What does Alessandro Mendini’s latest sculpture, “Il Cavaliere di Durer” (The Knight of Durer) mean to him?

“I’ve always had the enigmatic figure of Il Cavaliere di Durer in mind, as well as the crustacean-like image of Durer’s Rhinocerus. These refined, precise burin engravings inspired to me both the image of a knight and a horse and the idea of transposing them into glass mosaic. The volumes of my equestrian statue are treated as elementary masses with the intention of creating large solid colour areas that organise the geometry of the decorations.
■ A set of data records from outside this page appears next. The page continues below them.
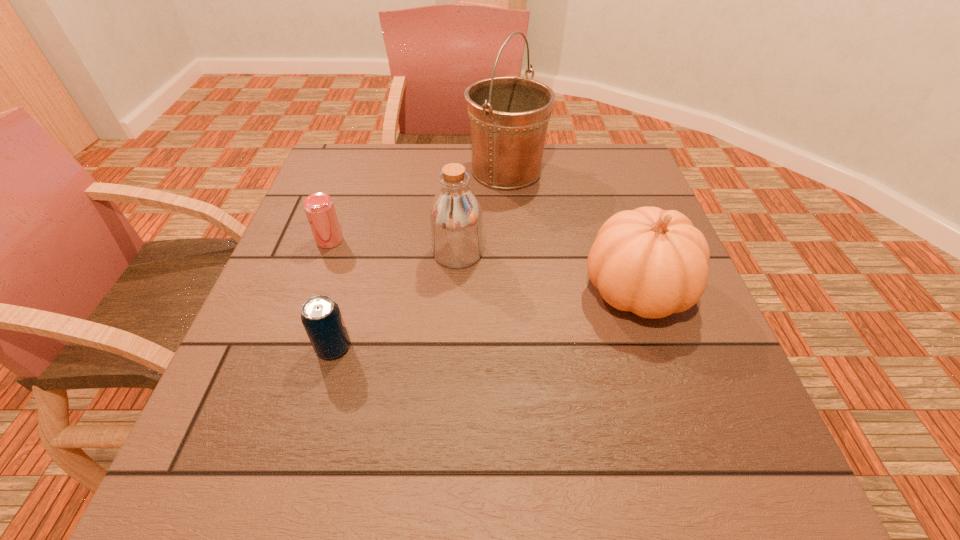 The image size is (960, 540). Identify the location of blank space located on the right of the leftmost object. (445, 240).

Locate an element on the screen. Image resolution: width=960 pixels, height=540 pixels. object located in the far edge section of the desktop is located at coordinates (509, 116).

Find the location of `soda can situated at the left edge`. soda can situated at the left edge is located at coordinates (321, 317).

The width and height of the screenshot is (960, 540). What are the coordinates of `beer can located in the left edge section of the desktop` in the screenshot? It's located at (319, 208).

The height and width of the screenshot is (540, 960). Find the location of `object that is at the right edge`. object that is at the right edge is located at coordinates [653, 262].

At what (x,y) coordinates should I click in order to perform the action: click on free space at the far edge of the desktop. Please return your answer as a coordinate pair (x, y). The image size is (960, 540). Looking at the image, I should click on (454, 148).

Image resolution: width=960 pixels, height=540 pixels. What are the coordinates of `vacant space at the near edge` in the screenshot? It's located at (644, 492).

The image size is (960, 540). What are the coordinates of `free space at the left edge of the desktop` in the screenshot? It's located at (221, 410).

In order to click on free region at the right edge of the desktop in this screenshot , I will do `click(686, 356)`.

In the image, there is a desktop. Identify the location of vacant space at the far right corner. [x=582, y=165]. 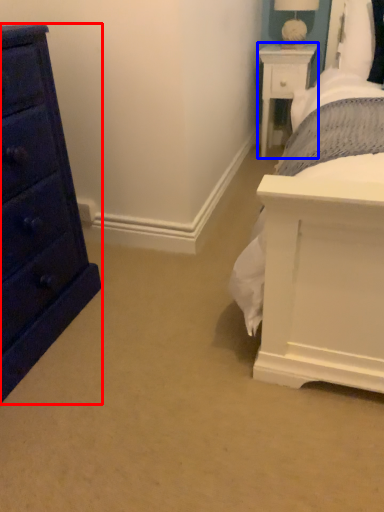 Question: Which of the following is the farthest to the observer, chest of drawers (highlighted by a red box) or nightstand (highlighted by a blue box)?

The compositional structure is suggested by the enigma Durer expresses in his figures, in which the horse and the knight blend together into a single image. The monument is smaller than life, and the statue is on a high pedestal which makes it look far away and abstract due to the effect of perspective. The white gold colour of the 10x10mm mosaic tiles covers the two bodies in shiny armour, and the softness of the marks and blue lines is a reference to the masterful burin engraving made by Durer in the midsixteenth
century. I have always been fascinated by the long tradition of equestrian statues. And in
working on a project of this kind, I spontaneously had the idea of covering the whole statue with mosaic tiles to make it shiny, nervy, with a mirror finish. I don’t think this has been done before. And this shining skin overlying the still volumes suggests to me that there could be a series of knights on horses of the same shape, but identified by different armours: “Bisazza Knights” ready for a jousting tournament.”